To do:
Go through the entries below and print each one exactly.

(Dataset entries)
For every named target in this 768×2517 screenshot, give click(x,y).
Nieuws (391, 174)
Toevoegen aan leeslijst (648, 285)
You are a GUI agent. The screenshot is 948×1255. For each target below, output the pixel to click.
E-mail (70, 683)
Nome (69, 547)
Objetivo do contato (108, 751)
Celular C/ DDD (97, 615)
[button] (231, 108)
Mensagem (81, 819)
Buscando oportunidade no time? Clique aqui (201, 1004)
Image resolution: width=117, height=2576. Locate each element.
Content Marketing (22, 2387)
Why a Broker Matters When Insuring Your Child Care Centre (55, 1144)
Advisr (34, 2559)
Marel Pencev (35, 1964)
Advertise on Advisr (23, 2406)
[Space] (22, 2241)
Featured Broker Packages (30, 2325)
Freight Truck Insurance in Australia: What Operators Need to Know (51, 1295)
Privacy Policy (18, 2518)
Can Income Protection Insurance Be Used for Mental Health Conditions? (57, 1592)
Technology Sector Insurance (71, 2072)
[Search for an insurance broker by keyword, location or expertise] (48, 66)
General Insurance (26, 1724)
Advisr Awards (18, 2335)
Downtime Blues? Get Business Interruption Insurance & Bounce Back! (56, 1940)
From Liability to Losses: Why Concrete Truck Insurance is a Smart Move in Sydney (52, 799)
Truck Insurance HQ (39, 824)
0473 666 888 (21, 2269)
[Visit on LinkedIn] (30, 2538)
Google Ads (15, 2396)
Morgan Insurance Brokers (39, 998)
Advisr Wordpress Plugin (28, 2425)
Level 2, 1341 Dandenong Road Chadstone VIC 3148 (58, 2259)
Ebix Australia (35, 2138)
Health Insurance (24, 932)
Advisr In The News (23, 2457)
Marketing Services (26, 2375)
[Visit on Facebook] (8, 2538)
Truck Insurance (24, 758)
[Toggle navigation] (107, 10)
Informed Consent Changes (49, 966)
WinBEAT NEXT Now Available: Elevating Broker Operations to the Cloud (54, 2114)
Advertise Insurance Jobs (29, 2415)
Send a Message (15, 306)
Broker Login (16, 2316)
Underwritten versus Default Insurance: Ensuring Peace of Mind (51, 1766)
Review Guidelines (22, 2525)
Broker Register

Response area:
For every named target in this 768×2517 screenshot, give click(x,y).
Nieuws (391, 174)
Toevoegen aan leeslijst (648, 285)
You are a GUI agent. The screenshot is 948×1255. For each target below, output the pixel to click.
E-mail (70, 683)
Nome (69, 547)
Objetivo do contato (108, 751)
Celular C/ DDD (97, 615)
[button] (231, 108)
Mensagem (81, 819)
Buscando oportunidade no time? Clique aqui (201, 1004)
Image resolution: width=117, height=2576. Locate each element.
Content Marketing (22, 2387)
Why a Broker Matters When Insuring Your Child Care Centre (55, 1144)
Advisr (34, 2559)
Marel Pencev (35, 1964)
Advertise on Advisr (23, 2406)
[Space] (22, 2241)
Featured Broker Packages (30, 2325)
Freight Truck Insurance in Australia: What Operators Need to Know (51, 1295)
Privacy Policy (18, 2518)
Can Income Protection Insurance Be Used for Mental Health Conditions? (57, 1592)
Technology Sector Insurance (71, 2072)
[Search for an insurance broker by keyword, location or expertise] (48, 66)
General Insurance (26, 1724)
Advisr Awards (18, 2335)
Downtime Blues? Get Business Interruption Insurance & Bounce Back! (56, 1940)
From Liability to Losses: Why Concrete Truck Insurance is a Smart Move in Sydney (52, 799)
Truck Insurance HQ (39, 824)
0473 666 888 (21, 2269)
[Visit on LinkedIn] (30, 2538)
Google Ads (15, 2396)
Morgan Insurance Brokers (39, 998)
Advisr Wordpress Plugin (28, 2425)
Level 2, 1341 Dandenong Road Chadstone VIC 3148 (58, 2259)
Ebix Australia (35, 2138)
Health Insurance (24, 932)
Advisr In The News (23, 2457)
Marketing Services (26, 2375)
[Visit on Facebook] (8, 2538)
Truck Insurance (24, 758)
[Toggle navigation] (107, 10)
Informed Consent Changes (49, 966)
WinBEAT NEXT Now Available: Elevating Broker Operations to the Cloud (54, 2114)
Advertise Insurance Jobs (29, 2415)
Send a Message (15, 306)
Broker Login (16, 2316)
Underwritten versus Default Insurance: Ensuring Peace of Mind (51, 1766)
Review Guidelines (22, 2525)
Broker Register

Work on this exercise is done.